Рассказ, безусловно, малодостоверный, но, подкрепленный настоящей болью, он прозвучал для меня убедительно, хоть и был лишен всякой логики. Я признал реальность существования в Такаси «преступника», реальность существования самого «преступления». Я почувствовал также, что Такаси буквально переполнен ненавистью и страхом. Хотя, конечно же, не поверил, что он убил девушку, несколько раз ударив ее камнем по голове. Я мог предполагать лишь одно: девушка, испугавшись бешеной скорости, на которой машина преодолевала узкий темный поворот, выскочила из нее, ударившись головой об угол утеса. И в следующее же мгновение, движимый маниакальной идеей превратить себя в преступника, завладеть воображаемым преступлением, Такаси совершил поступок, вызывающий неодолимое отвращение. С помощью палки он разжал рот погибшей девушки, просунул в него пальцы и с силой сжал. Может быть, в это мгновение действительно и раздался треск: крак! Правой рукой, в которой был камень, он бил ее по подбородку, пока мертвые зубы не откусили пальцев. С каждым ударом из головы и развороченного рта погибшей фонтаном брызгала кровь — она-то и залила всего Такаси.
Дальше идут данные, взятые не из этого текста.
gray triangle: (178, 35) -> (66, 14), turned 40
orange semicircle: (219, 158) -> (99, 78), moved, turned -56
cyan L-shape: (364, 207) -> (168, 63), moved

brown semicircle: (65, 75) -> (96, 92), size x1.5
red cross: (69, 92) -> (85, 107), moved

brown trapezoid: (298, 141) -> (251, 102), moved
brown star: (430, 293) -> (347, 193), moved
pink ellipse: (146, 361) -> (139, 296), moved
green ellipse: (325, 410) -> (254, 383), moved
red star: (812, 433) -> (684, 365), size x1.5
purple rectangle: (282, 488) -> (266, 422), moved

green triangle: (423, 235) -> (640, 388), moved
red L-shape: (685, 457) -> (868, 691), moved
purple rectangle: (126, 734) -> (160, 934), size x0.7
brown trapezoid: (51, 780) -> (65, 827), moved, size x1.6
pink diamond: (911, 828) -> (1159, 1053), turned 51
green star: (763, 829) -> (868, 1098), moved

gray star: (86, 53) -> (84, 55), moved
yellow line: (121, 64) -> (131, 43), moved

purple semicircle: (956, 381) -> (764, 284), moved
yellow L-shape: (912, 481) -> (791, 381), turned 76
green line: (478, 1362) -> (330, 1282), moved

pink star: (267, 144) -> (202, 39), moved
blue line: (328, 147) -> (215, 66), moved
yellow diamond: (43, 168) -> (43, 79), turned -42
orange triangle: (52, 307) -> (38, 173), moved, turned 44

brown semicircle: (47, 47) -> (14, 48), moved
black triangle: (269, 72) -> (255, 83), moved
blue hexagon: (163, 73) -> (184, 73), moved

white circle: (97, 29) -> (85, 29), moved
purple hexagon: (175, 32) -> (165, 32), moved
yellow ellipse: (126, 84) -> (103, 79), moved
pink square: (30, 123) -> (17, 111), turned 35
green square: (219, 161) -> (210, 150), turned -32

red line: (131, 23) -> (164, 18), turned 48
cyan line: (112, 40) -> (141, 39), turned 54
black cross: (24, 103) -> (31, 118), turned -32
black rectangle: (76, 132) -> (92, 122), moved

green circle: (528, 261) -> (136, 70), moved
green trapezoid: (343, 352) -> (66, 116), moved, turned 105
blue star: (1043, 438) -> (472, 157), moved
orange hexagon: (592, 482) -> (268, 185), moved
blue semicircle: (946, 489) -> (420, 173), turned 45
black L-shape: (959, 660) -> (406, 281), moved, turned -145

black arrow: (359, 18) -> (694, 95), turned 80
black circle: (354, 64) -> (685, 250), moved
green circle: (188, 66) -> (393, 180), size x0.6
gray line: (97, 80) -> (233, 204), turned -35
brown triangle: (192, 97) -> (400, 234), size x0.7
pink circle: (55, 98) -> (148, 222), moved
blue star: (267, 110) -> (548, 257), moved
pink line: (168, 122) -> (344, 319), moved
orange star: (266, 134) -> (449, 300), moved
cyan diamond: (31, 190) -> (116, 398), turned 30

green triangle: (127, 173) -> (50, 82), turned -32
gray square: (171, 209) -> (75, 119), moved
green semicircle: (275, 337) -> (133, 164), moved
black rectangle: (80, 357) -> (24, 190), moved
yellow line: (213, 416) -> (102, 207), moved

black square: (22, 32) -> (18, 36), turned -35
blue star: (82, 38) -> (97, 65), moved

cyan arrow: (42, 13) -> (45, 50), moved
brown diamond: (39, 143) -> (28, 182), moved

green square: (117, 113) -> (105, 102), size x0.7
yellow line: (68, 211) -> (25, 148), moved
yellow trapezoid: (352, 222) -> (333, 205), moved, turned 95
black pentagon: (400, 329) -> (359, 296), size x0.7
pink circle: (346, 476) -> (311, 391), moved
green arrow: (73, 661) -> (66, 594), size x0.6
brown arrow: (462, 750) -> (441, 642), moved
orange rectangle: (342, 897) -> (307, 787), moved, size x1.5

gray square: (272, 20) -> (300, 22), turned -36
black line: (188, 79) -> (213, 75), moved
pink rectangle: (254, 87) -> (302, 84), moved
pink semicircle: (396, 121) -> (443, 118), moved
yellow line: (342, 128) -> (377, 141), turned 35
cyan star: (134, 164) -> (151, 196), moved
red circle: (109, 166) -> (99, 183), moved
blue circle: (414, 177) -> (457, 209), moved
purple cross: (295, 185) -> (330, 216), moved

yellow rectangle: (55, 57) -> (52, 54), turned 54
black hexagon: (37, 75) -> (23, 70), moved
— Така, ты — безумный убийца, — с состраданием сказал я. У меня не хватало душевных сил на другие слова.
— Ну вот, наконец-то ты меня правильно понял, Мицу, — угрюмо пробурчал Такаси.
— Прекратите, прекратите! Почему никто не хочет спасти Така?! Ведь это же несчастный случай! — тоскливо закричал Хосио, все еще стоя на четвереньках.
— Нацу-тян, дай Хоси двойную дозу снотворного, которое принимала Момо. Хоси, ты поспи. Хоси обладает поразительной способностью, превосходящей способность лягушки: стоит ему учуять нечто непотребное, причем не только для тела, но и для души, он тут же очищает свой желудок! — возвратился Такаси к интимному тону в отношении одного из членов своей «гвардии».
— Не буду я ничего принимать и спать не собираюсь, — капризно запротестовал Хосио. Но Такаси властно пренебрег его словами и молча следил за тем, как жена протянула Хосио стакан воды и таблетку, и тот, все еще слабо сопротивляясь, принял снотворное. Нам было слышно, как вода глотками вливается в его горло.
— Быстро подействует. Ведь Хосио парень дикий, лекарств раньше почти не принимал. Пока он не заснет, Нацу-тян, посиди с ним.
— Не хочу я спать. А если уж заснуть, то лучше никогда больше не просыпаться, Така. — В голосе его звучал страх — это было последнее слабое возражение Хосио, пока он не отдался во власть лекарства.
— Нет, ты заснешь и завтра проснешься здоровым, — холодно бросил ему Такаси и обратился ко мне: — Мицу, я думаю, когда деревенские схватят меня, они меня линчуют. И если я собираюсь защищаться этим охотничьим ружьем, то лучше всего, я думаю, запереться, как наш прадед, в амбаре. Давай поменяемся с тобой на сегодняшнюю ночь.
— Никто тебя не линчует, Така. И тебе не придется защищаться охотничьим ружьем от жителей деревни, которые, как ты говоришь, собираются тебя линчевать. Просто у тебя разыгралось воображение, — сказала жена, выдавая свой внутренний страх.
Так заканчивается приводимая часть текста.